Not meant to imply a human type of “answering,” this question served as an investigative tool that helped Kelly look at technology through an evolutionary lens in order to determine its “wants.” Such long-term analysis revealed that technology has tendencies toward the same evolutionary goals as living organisms, i.e., ubiquity, diversity, specialization, complexity, and socialization. Thus, insofar as technology shows similar tendencies and patterns as organisms, technology can be seen as the 7th Kingdom of life.
The key to any evolutionary methodology is “long-term,” that is, to take a span of time long enough that allows for a tracing of mutation, as well as a mapping of environmental fluctuations that activate such changes.
Manuel De Landa, whose philosophy addresses scientific and cultural concerns, grounds his thinking on dynamic systems theory in order to show that there are inherent structures to our reality.
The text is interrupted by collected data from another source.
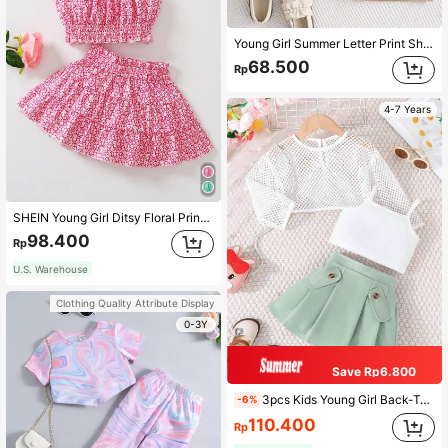
Young Girl Summer Letter Print Short Sleeve T-Shirt And Paper Bag Waist Belted Shorts Casual Outfit
68.500
Rp
4-7 Years
SHEIN Young Girl Ditsy Floral Print Ruffle Trim Top & Paperbag Waist Skirt Summer Holiday Girls Outfit Sets
98.400
Rp
U.S. Warehouse
Clothing Quality Attribute Display
0-3Y
Save Rp6.800
3pcs Kids Young Girl Back-To-School Fashionable And Sweet Outfits, Summer New Solid Color Hollow Mesh Camisole Top And Pleated Skirt Set
-6%
110.400
Rp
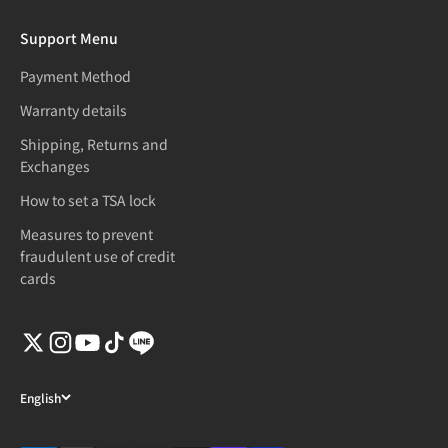
Support Menu
Payment Method
Warranty details
Shipping, Returns and
Exchanges
How to set a TSA lock
Measures to prevent
fraudulent use of credit
cards
English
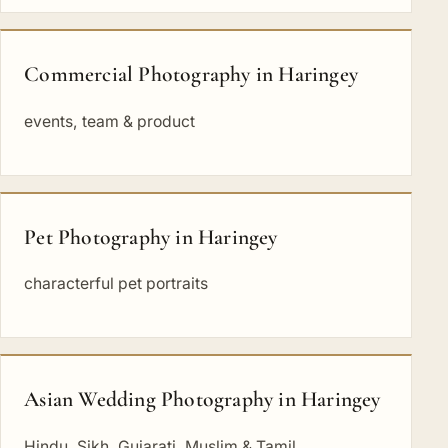
Commercial Photography in Haringey
events, team & product
Pet Photography in Haringey
characterful pet portraits
Asian Wedding Photography in Haringey
Hindu, Sikh, Gujarati, Muslim & Tamil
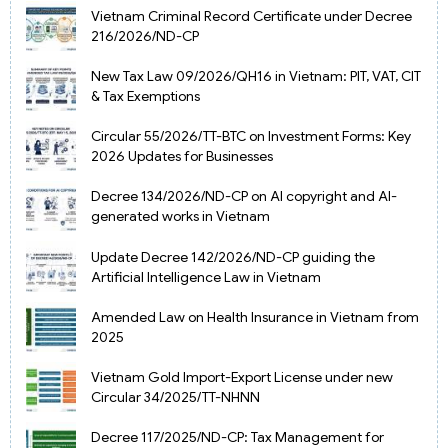
Vietnam Criminal Record Certificate under Decree
216/2026/ND-CP
New Tax Law 09/2026/QH16 in Vietnam: PIT, VAT, CIT
& Tax Exemptions
Circular 55/2026/TT-BTC on Investment Forms: Key
2026 Updates for Businesses
Decree 134/2026/ND-CP on AI copyright and AI-
generated works in Vietnam
Update Decree 142/2026/ND-CP guiding the
Artificial Intelligence Law in Vietnam
Amended Law on Health Insurance in Vietnam from
2025
Vietnam Gold Import-Export License under new
Circular 34/2025/TT-NHNN
Decree 117/2025/ND-CP: Tax Management for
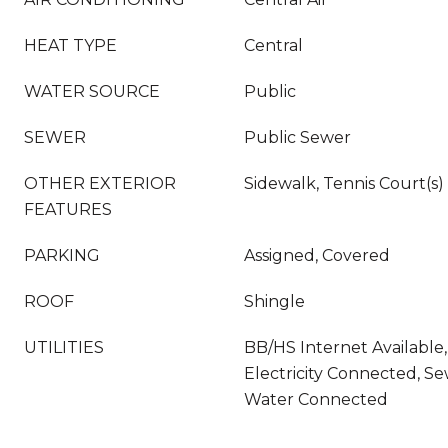
HEAT TYPE
Central
WATER SOURCE
Public
SEWER
Public Sewer
OTHER EXTERIOR
Sidewalk, Tennis Court(s)
FEATURES
PARKING
Assigned, Covered
ROOF
Shingle
UTILITIES
BB/HS Internet Available
Electricity Connected, S
Water Connected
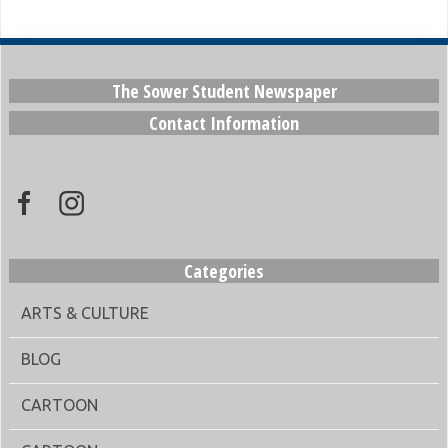
The Sower Student Newspaper
Contact Information
Categories
ARTS & CULTURE
BLOG
CARTOON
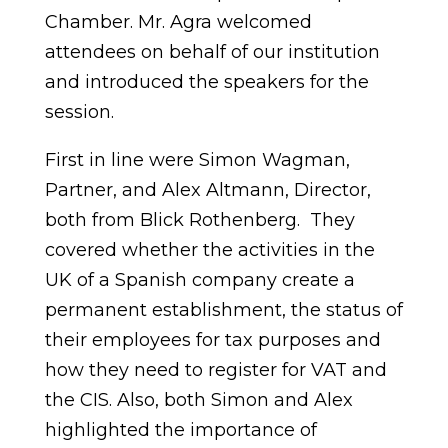
Chamber. Mr. Agra welcomed
attendees on behalf of our institution
and introduced the speakers for the
session.
First in line were Simon Wagman,
Partner, and Alex Altmann, Director,
both from Blick Rothenberg. They
covered whether the activities in the
UK of a Spanish company create a
permanent establishment, the status of
their employees for tax purposes and
how they need to register for VAT and
the CIS. Also, both Simon and Alex
highlighted the importance of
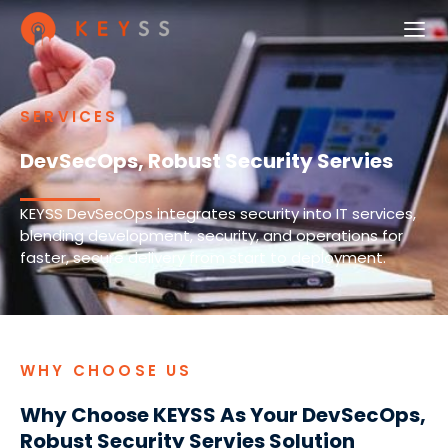
SERVICES
DevSecOps, Robust Security Servies
KEYSS DevSecOps integrates security into IT services,
blending development, security, and operations for
faster, secure delivery from start to deployment.
WHY CHOOSE US
Why Choose KEYSS As Your DevSecOps,
Robust Security Servies Solution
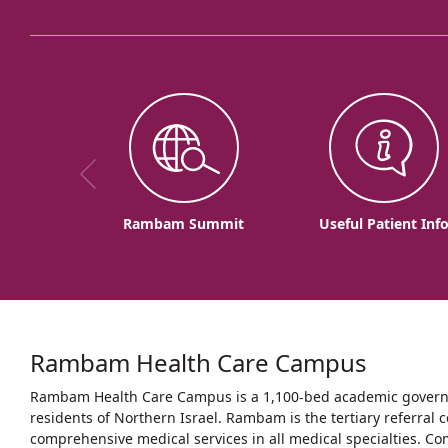
Rambam Summit
Useful Patient Inf
Rambam Health Care Campus
Rambam Health Care Campus is a 1,100-bed academic governme
residents of Northern Israel. Rambam is the tertiary referral c
comprehensive medical services in all medical specialties. Co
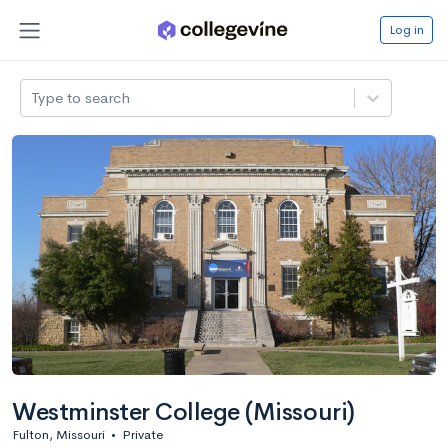
Log in
Type to search
Westminster College (Missouri)
Fulton, Missouri
•
Private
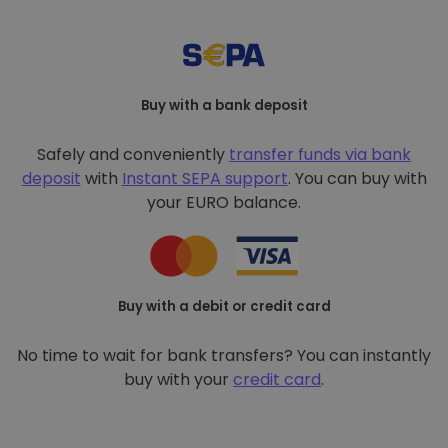
Buy with a bank deposit
Safely and conveniently
transfer funds via bank
deposit
with
Instant SEPA support
. You can buy with
your EURO balance.
Buy with a debit or credit card
No time to wait for bank transfers? You can instantly
buy with your
credit card
.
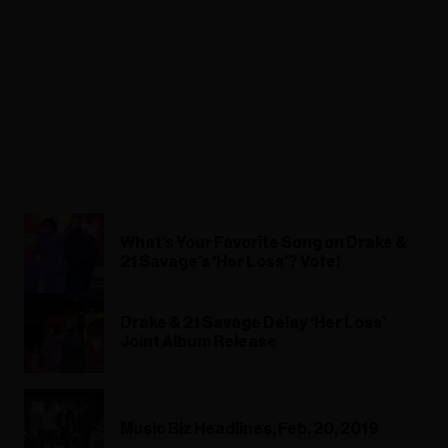
What’s Your Favorite Song on Drake &
21 Savage’s ‘Her Loss’? Vote!
Drake & 21 Savage Delay ‘Her Loss’
Joint Album Release
Music Biz Headlines, Feb. 20, 2019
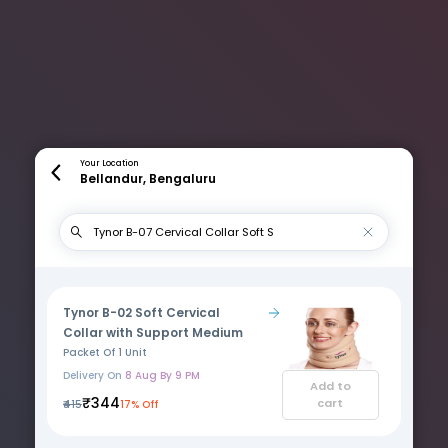
Your Location
Bellandur, Bengaluru
Tynor B-02 Soft Cervical
Collar with Support Medium
Packet Of 1 Unit
Delivery On
8 Aug By 9 PM
Add to
₹344
cart
₹415
17% Off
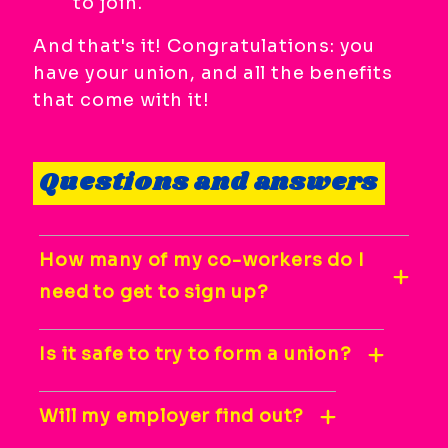
to join.
And that's it! Congratulations: you
have your union, and all the benefits
that come with it!
Questions and answers
How many of my co-workers do I
need to get to sign up?
Is it safe to try to form a union?
Will my employer find out?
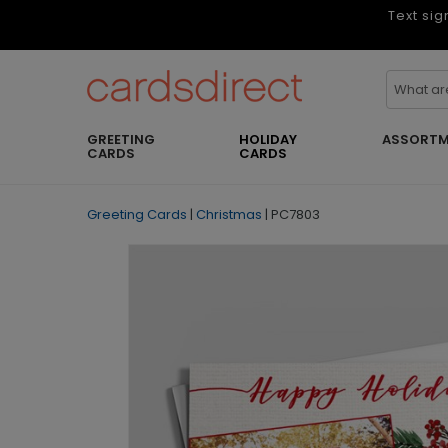
Text sig
GREETING
HOLIDAY
ASSORTM
CARDS
CARDS
Greeting Cards
|
Christmas
|
PC7803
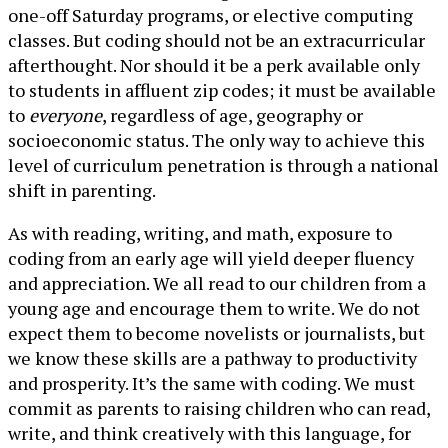
one-off Saturday programs, or elective computing
classes. But coding should not be an extracurricular
afterthought. Nor should it be a perk available only
to students in affluent zip codes; it must be available
to
everyone
, regardless of age, geography or
socioeconomic status. The only way to achieve this
level of curriculum penetration is through a national
shift in parenting.
As with reading, writing, and math, exposure to
coding from an early age will yield deeper fluency
and appreciation. We all read to our children from a
young age and encourage them to write. We do not
expect them to become novelists or journalists, but
we know these skills are a pathway to productivity
and prosperity. It’s the same with coding. We must
commit as parents to raising children who can read,
write, and think creatively with this language, for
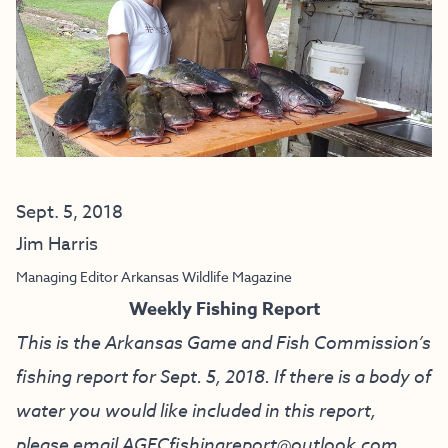
Sept. 5, 2018
Jim Harris
Managing Editor Arkansas Wildlife Magazine
Weekly Fishing Report
This is the Arkansas Game and Fish Commission’s
fishing report for Sept. 5, 2018. If there is a body of
water you would like included in this report,
please email
AGFCfishingreport@outlook.com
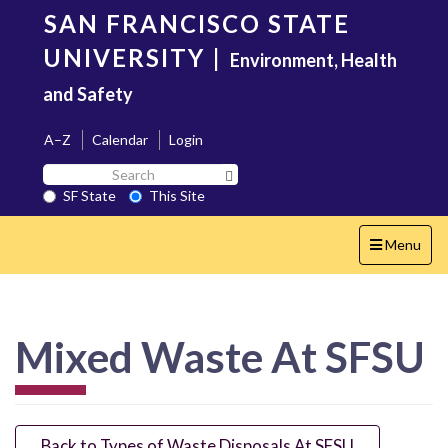
Skip
SAN FRANCISCO STATE
to
main
UNIVERSITY
|
Environment, Health
content
and Safety
A–Z
Calendar
Login
Search
Search SF State Button
SF
SF State
This Site
State
Toggle
Menu
navigation
Mixed Waste At SFSU
Back to Types of Waste Disposals At SFSU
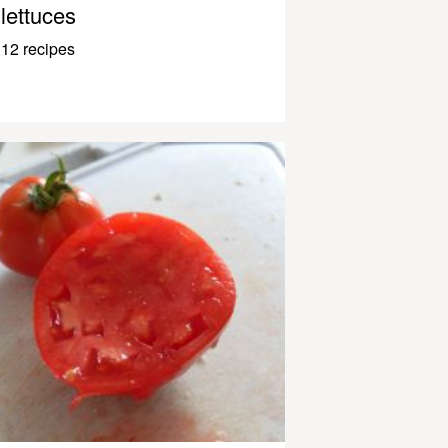
lettuces
12 recipes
According to De Landa, our reality can be explained through emergent patterns and structures, that “everything from the static on a telephone line to the formation of mountains to the fluctuations of stock markets displays deep structural patterns and tendencies (attractors).”3 Thus, “it is these patterns that give rise to the myriad shapes and events of reality.”4 Emergences such as technology, which were previously thought of as “seemingly random forms and events in life,”5 follow these inherent patterns.